2. Create Disaster Recovery Team – Select team members, write job descriptions, describe
recovery process in terms of who does what.
3. Site Backup – a backup site facility including appropriate furniture, housing, computers, and
telecommunications. Another valid option is a mutual aid pact where a similar business or
branch of same company swap availability when needed.

4. Hardware Backup – Some vendors provide computers with their site – known as a hot site
or Recovery Operations Center. Some do not provide hardware – known as a cold site. When
not available, make sure plan accommodates compatible hardware (e.g., ability to lease
computers).
5. System Software Backup – Some hot sites provide the operating system. If not included in
the site plan, make sure copies are available at the backup site.
6. Application Software Backup – Make sure copies of critical applications are available at the
backup site
7. Data Backup – One key strategy in backups is to store copies of data backups away from
the business campus, preferably several miles away or at the backup site.
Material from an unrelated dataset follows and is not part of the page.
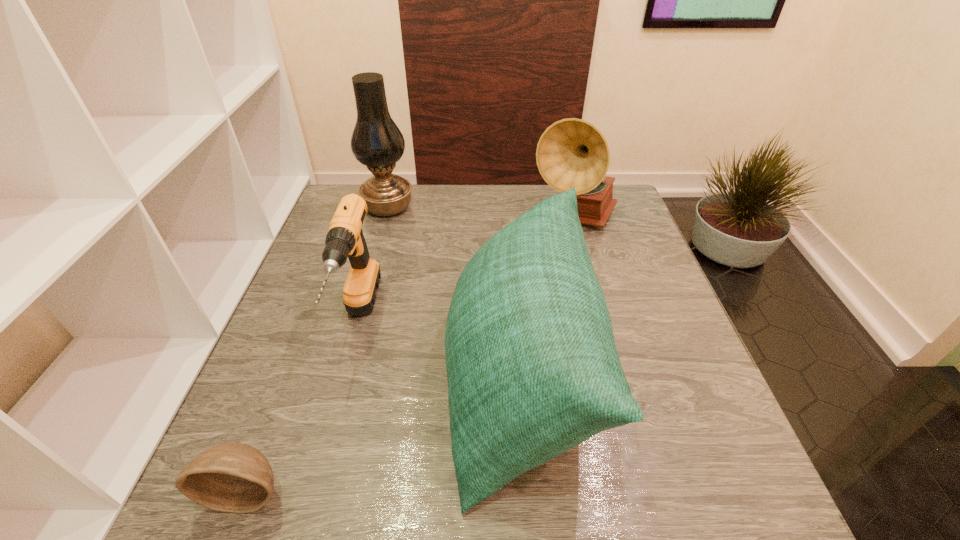 This screenshot has height=540, width=960. I want to click on oil lamp, so click(376, 142).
Another key is to
test the restore function of data backups before a crisis.

8. Supplies – A modicum inventory of supplies should be at the backup site or be able to be

delivered quickly.
9. Documentation – An adequate set of copies of user and system documentation.
10. TEST! – The most important element of an effective Disaster Recovery Plan is to test it
IT Auditing & Assurance, 2e, Hall & Singleton 31
before a crisis occurs, and to test it periodically (e.g., once a year).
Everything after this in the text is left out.